Einfach, intelligent, vernetzt – starke Marken setzen Zeichen für die Zukunft des Smart Home

Führende Unternehmen wollen Entwicklung des Smart Home vorantreiben – EEBus als internationalen Standard etablieren – Zusammenarbeit mit Bundesregierung und Normungsgremien

 

Zu einem „Kamingespräch“ mit Vertretern des Bundeswirtschaftsministeriums und der nationalen Normungsgremien trafen sich jetzt in Berlin die Repräsentanten von neun namhaften deutschen Unternehmen aus den Bereichen Solartechnik, Elektroinstallationstechnik, Haushaltsgeräte, Elektronikentwicklung, Heizung-Klima-Lüftungstechnik, Energietechnik und der Informations- und Kommunikationstechnologie. Thema des Austausches unter dem Titel „Einfach, intelligent, vernetzt – starke Marken setzen Zeichen für die Zukunft des Smart Home“: der Wunsch nach einer „beschleunigten Einführung innovativer Technologiekonzepte für das intelligent vernetzte Haus“ im Kontext mit der Entwicklung von Smart Grids. Am Ende der Veranstaltung, die durch die aktuellen Vorkommnisse in Japan und die europaweit ausgelöste Debatte um den Ausstieg aus der Kernenergie eine besondere Aktualität bekam, stand die Verabschiedung eines gemeinsamen Kommuniqués. Tenor der Initiatoren: Nur wenn die Endverbraucher aktiv in den ökologischen Umbau der Energieversorgung mit einbezogen würden, werde die notwendige Umstrukturierung des Systems gelingen. Dazu müssten zusätzliche Vorteile im Bereich Effizienz, Komfort und Sicherheit realisiert werden.

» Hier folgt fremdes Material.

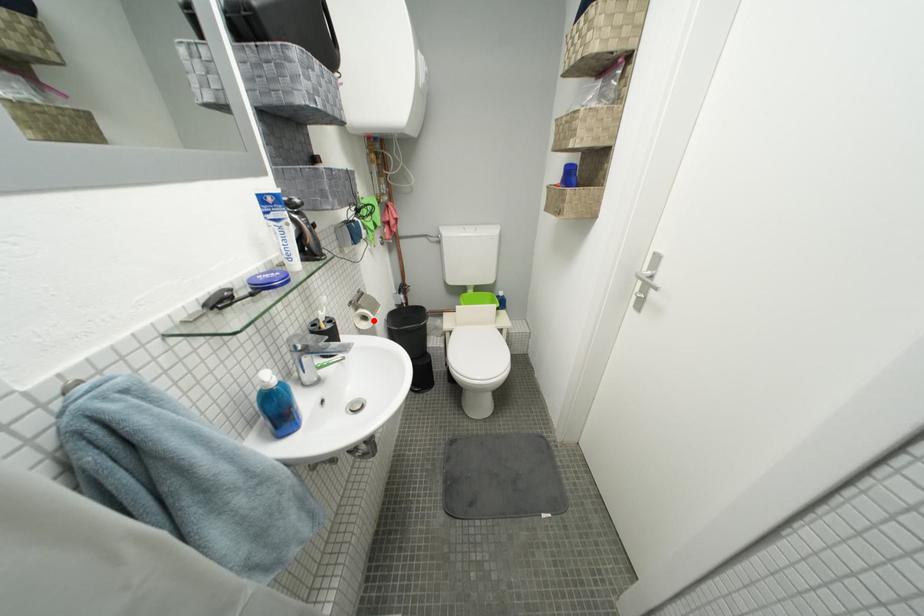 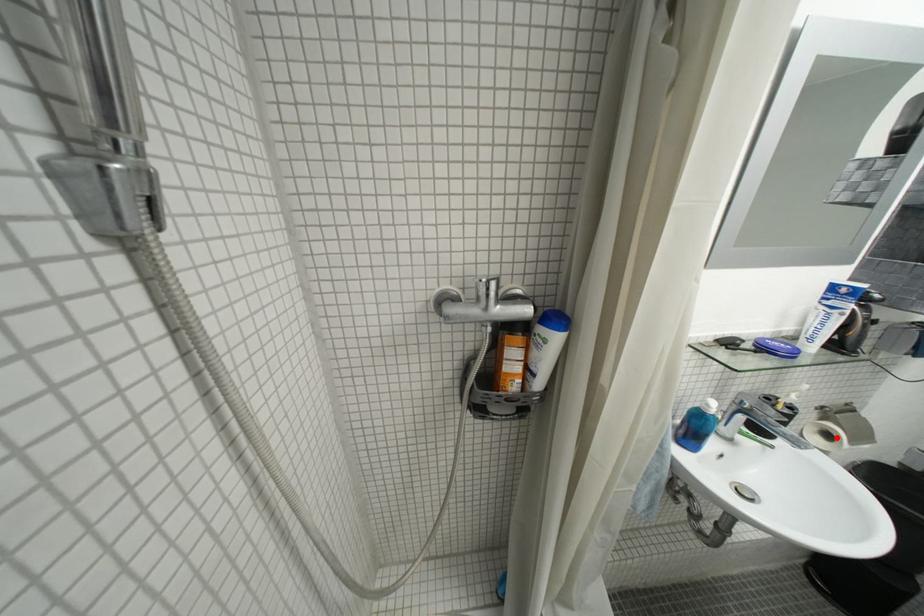 From the picture: I am providing you with two images of the same scene from different viewpoints. A red point is marked on the first image and another point is marked on the second image. Is the marked point in image1 the same physical position as the marked point in image2?

Yes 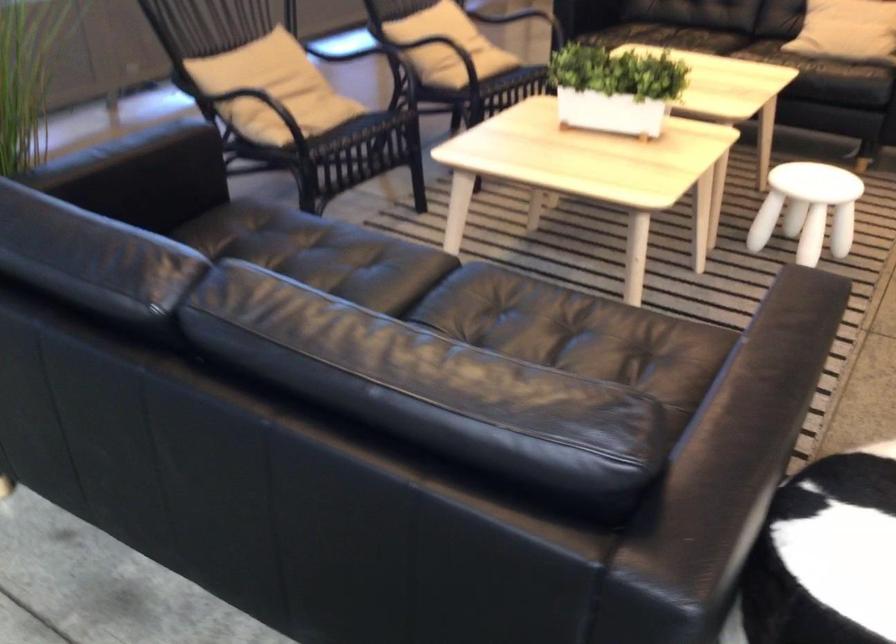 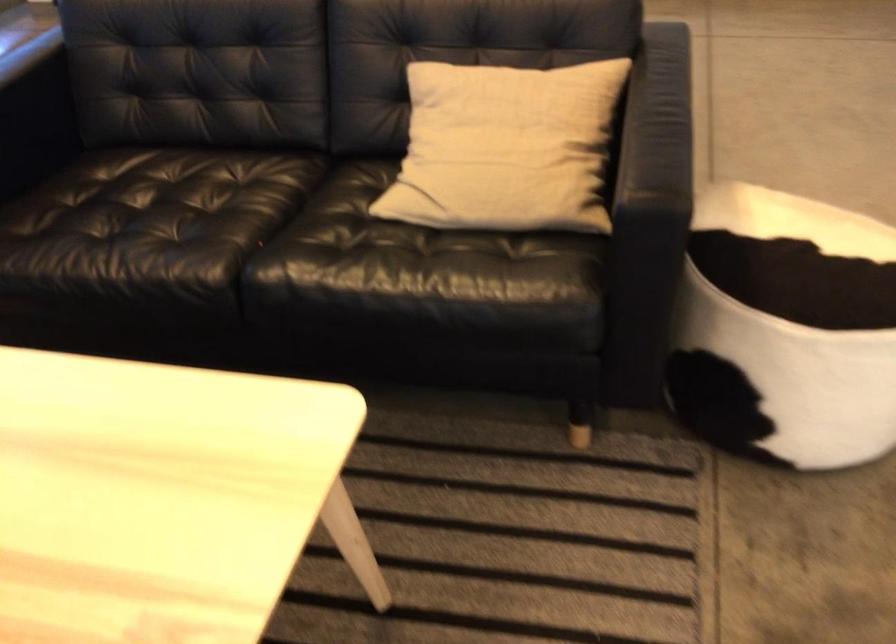 Which direction would the cameraman need to move to produce the second image?

The cameraman walked toward right, forward. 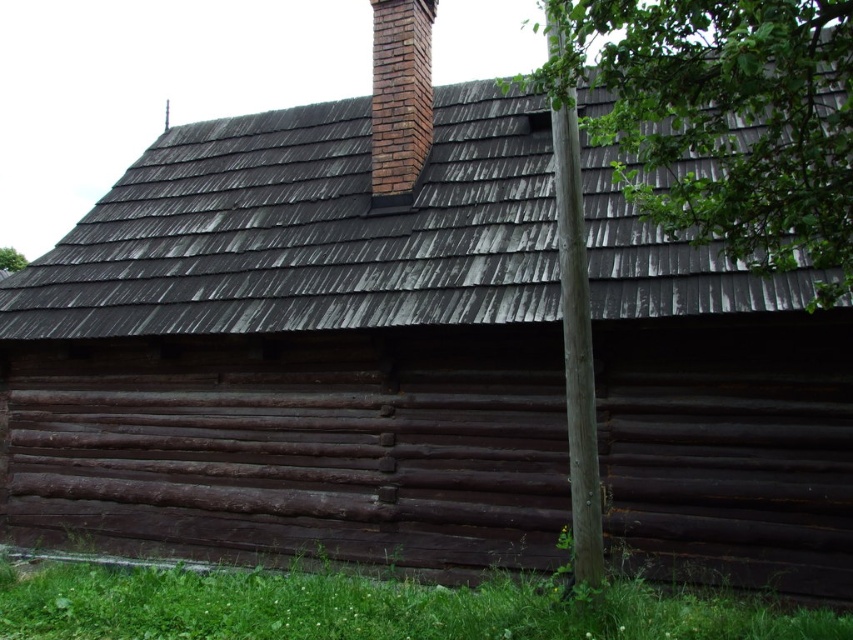 You are standing in front of a rustic wooden cabin with a brick chimney. You notice a point marked at coordinates (722,120). What object is located at this point?

The point at coordinates (722,120) indicates a green leafy tree at upper right.

You are standing in front of the rustic wooden structure and notice a green leafy tree at upper right and a smooth brown pole at center right. Which object is located higher in the scene?

The green leafy tree at upper right is positioned over the smooth brown pole at center right, meaning it is higher up in the scene. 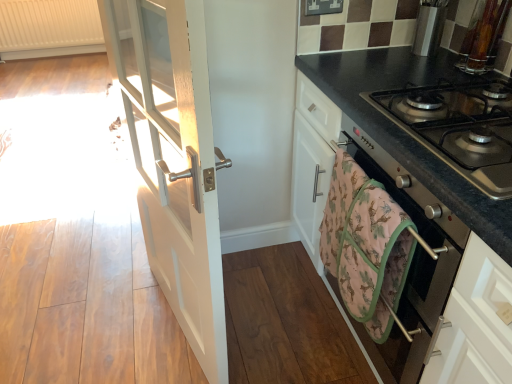 Describe the element at coordinates (174, 159) in the screenshot. I see `white wood door at left` at that location.

What is the approximate width of stainless steel gas stove at right?

It is 19.45 inches.

What is the approximate width of metallic oven at right?

metallic oven at right is 24.22 inches wide.

What is the approximate width of white textured radiator at upper left?

white textured radiator at upper left is 5.36 inches wide.

The width and height of the screenshot is (512, 384). What do you see at coordinates (49, 28) in the screenshot? I see `white textured radiator at upper left` at bounding box center [49, 28].

Find the location of a particular element. The image size is (512, 384). white wood door at left is located at coordinates (174, 159).

Is white wood door at left oriented towards white textured radiator at upper left?

No, white wood door at left is not facing towards white textured radiator at upper left.

Considering the sizes of objects white wood door at left and white textured radiator at upper left in the image provided, who is taller, white wood door at left or white textured radiator at upper left?

Standing taller between the two is white wood door at left.

From a real-world perspective, between white wood door at left and white textured radiator at upper left, who is vertically higher?

white wood door at left.

Is point (131, 85) more distant than point (6, 33)?

No, (131, 85) is in front of (6, 33).

Are metallic oven at right and pink fabric hand towel at lower right beside each other?

No, metallic oven at right is not next to pink fabric hand towel at lower right.

Is metallic oven at right at the right side of pink fabric hand towel at lower right?

Indeed, metallic oven at right is positioned on the right side of pink fabric hand towel at lower right.

In the scene shown: From a real-world perspective, is metallic oven at right located higher than pink fabric hand towel at lower right?

No, from a real-world perspective, metallic oven at right is not on top of pink fabric hand towel at lower right.

Considering the relative positions of metallic oven at right and pink fabric hand towel at lower right in the image provided, is metallic oven at right behind pink fabric hand towel at lower right?

No, metallic oven at right is in front of pink fabric hand towel at lower right.

Which is less distant, (219,279) or (511,175)?

Point (219,279) is farther from the camera than point (511,175).

Where is `door in front of the stainless steel gas stove at right`? door in front of the stainless steel gas stove at right is located at coordinates pos(174,159).

How different are the orientations of white wood door at left and stainless steel gas stove at right in degrees?

white wood door at left and stainless steel gas stove at right are facing 15.6 degrees away from each other.

Considering the sizes of objects white wood door at left and stainless steel gas stove at right in the image provided, who is bigger, white wood door at left or stainless steel gas stove at right?

With larger size is white wood door at left.

Does metallic oven at right have a lesser width compared to white textured radiator at upper left?

Incorrect, the width of metallic oven at right is not less than that of white textured radiator at upper left.

Looking at this image, measure the distance from metallic oven at right to white textured radiator at upper left.

metallic oven at right and white textured radiator at upper left are 3.95 meters apart from each other.

Considering the sizes of metallic oven at right and white textured radiator at upper left in the image, is metallic oven at right taller or shorter than white textured radiator at upper left?

Clearly, metallic oven at right is taller compared to white textured radiator at upper left.

Is pink fabric hand towel at lower right next to metallic oven at right and touching it?

No, pink fabric hand towel at lower right is not in contact with metallic oven at right.

Based on their sizes in the image, would you say pink fabric hand towel at lower right is bigger or smaller than metallic oven at right?

Clearly, pink fabric hand towel at lower right is smaller in size than metallic oven at right.

Which object is positioned more to the right, pink fabric hand towel at lower right or metallic oven at right?

From the viewer's perspective, metallic oven at right appears more on the right side.

Based on the photo, which is behind, pink fabric hand towel at lower right or metallic oven at right?

pink fabric hand towel at lower right is behind.

Does stainless steel gas stove at right have a greater height compared to pink fabric hand towel at lower right?

No, stainless steel gas stove at right is not taller than pink fabric hand towel at lower right.

Is stainless steel gas stove at right at the left side of pink fabric hand towel at lower right?

In fact, stainless steel gas stove at right is to the right of pink fabric hand towel at lower right.

From the image's perspective, between stainless steel gas stove at right and pink fabric hand towel at lower right, which one is located above?

stainless steel gas stove at right is shown above in the image.

Considering the relative sizes of stainless steel gas stove at right and pink fabric hand towel at lower right in the image provided, is stainless steel gas stove at right smaller than pink fabric hand towel at lower right?

Incorrect, stainless steel gas stove at right is not smaller in size than pink fabric hand towel at lower right.

Considering the relative sizes of pink fabric hand towel at lower right and white wood door at left in the image provided, is pink fabric hand towel at lower right shorter than white wood door at left?

Indeed, pink fabric hand towel at lower right has a lesser height compared to white wood door at left.

Is pink fabric hand towel at lower right to the left of white wood door at left from the viewer's perspective?

No, pink fabric hand towel at lower right is not to the left of white wood door at left.

Is pink fabric hand towel at lower right with white wood door at left?

No, pink fabric hand towel at lower right is not touching white wood door at left.

Is pink fabric hand towel at lower right facing towards white wood door at left?

No, pink fabric hand towel at lower right does not turn towards white wood door at left.

This screenshot has width=512, height=384. Identify the location of door located on the right of white textured radiator at upper left. (174, 159).

The width and height of the screenshot is (512, 384). In order to click on cabinetry below the pink fabric hand towel at lower right (from a real-world perspective) in this screenshot , I will do `click(393, 197)`.

Based on their spatial positions, is white wood door at left or white textured radiator at upper left further from stainless steel gas stove at right?

The object further to stainless steel gas stove at right is white textured radiator at upper left.

Based on their spatial positions, is metallic oven at right or white textured radiator at upper left further from stainless steel gas stove at right?

Based on the image, white textured radiator at upper left appears to be further to stainless steel gas stove at right.

In the scene shown: From the image, which object appears to be nearer to white wood door at left, metallic oven at right or white textured radiator at upper left?

metallic oven at right.

Based on their spatial positions, is stainless steel gas stove at right or white textured radiator at upper left closer to metallic oven at right?

The object closer to metallic oven at right is stainless steel gas stove at right.

Based on their spatial positions, is pink fabric hand towel at lower right or white textured radiator at upper left closer to metallic oven at right?

Based on the image, pink fabric hand towel at lower right appears to be nearer to metallic oven at right.

In the scene shown: Considering their positions, is stainless steel gas stove at right positioned further to pink fabric hand towel at lower right than metallic oven at right?

stainless steel gas stove at right.

Which object lies further to the anchor point metallic oven at right, white wood door at left or white textured radiator at upper left?

Based on the image, white textured radiator at upper left appears to be further to metallic oven at right.

Estimate the real-world distances between objects in this image. Which object is closer to white textured radiator at upper left, white wood door at left or pink fabric hand towel at lower right?

white wood door at left is positioned closer to the anchor white textured radiator at upper left.

You are a GUI agent. You are given a task and a screenshot of the screen. Output one action in this format:
    pyautogui.click(x=<x>, y=<y>)
    Task: Click on the cabinetry between white wood door at left and stainless steel gas stove at right
    Image resolution: width=512 pixels, height=384 pixels.
    Given the screenshot: What is the action you would take?
    pyautogui.click(x=393, y=197)

Locate an element on the screen. cabinetry between stainless steel gas stove at right and pink fabric hand towel at lower right in the vertical direction is located at coordinates (393, 197).

You are a GUI agent. You are given a task and a screenshot of the screen. Output one action in this format:
    pyautogui.click(x=<x>, y=<y>)
    Task: Click on the hand towel between stainless steel gas stove at right and white textured radiator at upper left in the front-back direction
    The height and width of the screenshot is (384, 512).
    Given the screenshot: What is the action you would take?
    pyautogui.click(x=366, y=246)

Einig waren sich die Teilnehmer des „Kamingespräches“, dass das „modulare, offene, auf Standards beruhende Vernetzungskonzept“ des EEBus die Chance bietet, die letzte technologische Lücke zwischen Energieversorgung und dem intelligenten Verbraucher zu schließen. Benötigt würden hierfür insbesondere „lastvariable Tarife durch intelligente Versorgungskonzepte (Smart Grid), offene, standardisierte Vernetzungslösungen und eindeutige gesetzliche Rahmenbedingungen.“ Die an dieser Initiative beteiligten Unternehmen wollen „diese Entwicklung aktiv vorantreiben“ und hierzu mit dem Bundesministerium für Wirtschaft und Technologie und den Normungsgremien zusammenarbeiten.

Die Unternehmen, die alle technologischen Bereiche repräsentieren, die für eine nachhaltige Umsetzung der Idee des intelligenten Hauses (Smart Home) relevant sind, wollen mit ihrem Kommuniqué Zeichen setzen und bei diesem Projekt eine Vorreiterrolle übernehmen. Erklärtes Ziel ist es außerdem, weitere namhafte Unternehmen für eine Unterstützung der Initiative zu gewinnen. Vereinbart wurde, kurzfristig ein weiteres Treffen zu arrangieren.

Für das Bundesministerium für Wirtschaft und Technologie und die deutschen Normungsgremien begrüßten der parlamentarische Staatssekretär Hans-Joachim Otto und Dr. Bernhard Thies, Sprecher der Geschäftsführung der Deutschen Kommission Elektrotechnik Elektronik Informationstechnik im DIN und VDE e.V. (DKE), die Initiative der Industrie, das EEBus-Konzept als internationalen Standard zu etablieren. Die Wirtschaft wurde bei dem „Kamingespräch“ in Berlin vertreten durch Andreas Bentz, Leiter Smart Grid Solutions bei T-Systems International (Frankfurt/Main), Roland Grebe, Vorstand Entwicklung bei der SMA Solar Technology AG (Niestetal), Frank Henn, Mitglied des Vorstands der SolarWorld AG (Bonn), Jürgen Högener, Mitglied der Geschäftsführung der Busch-Jaeger Elektro GmbH (Lüdenscheid), Peter Kellendonk, Geschäftsführer der Kellendonk Elektronik GmbH (Köln), Adalbert M. Neumann, Vorsitzender der Geschäftsführung der Busch-Jaeger Elektro GmbH und Leiter des globalen ABB-Distributionsgeschäftes (Zürich), Hans-Jürgen Prell, Leiter Home Network bei der Deutsche Telekom Technischer Service GmbH (Bonn), Dr. Eduard Sailer, Mitglied der Geschäftsführung der Miele & Cie. KG (Gütersloh) und Dr. Carsten Voigtländer, Vorsitzender der Geschäftsführung der Vaillant GmbH (Remscheid).
Im Zusammenhang mit dem geplanten ökologischen Umbau der Energieversorgung engagieren sich namhafte deutsche Unternehmen für eine beschleunigte Einführung innovativer Technologiekonzepte für das intelligent vernetzte Haus.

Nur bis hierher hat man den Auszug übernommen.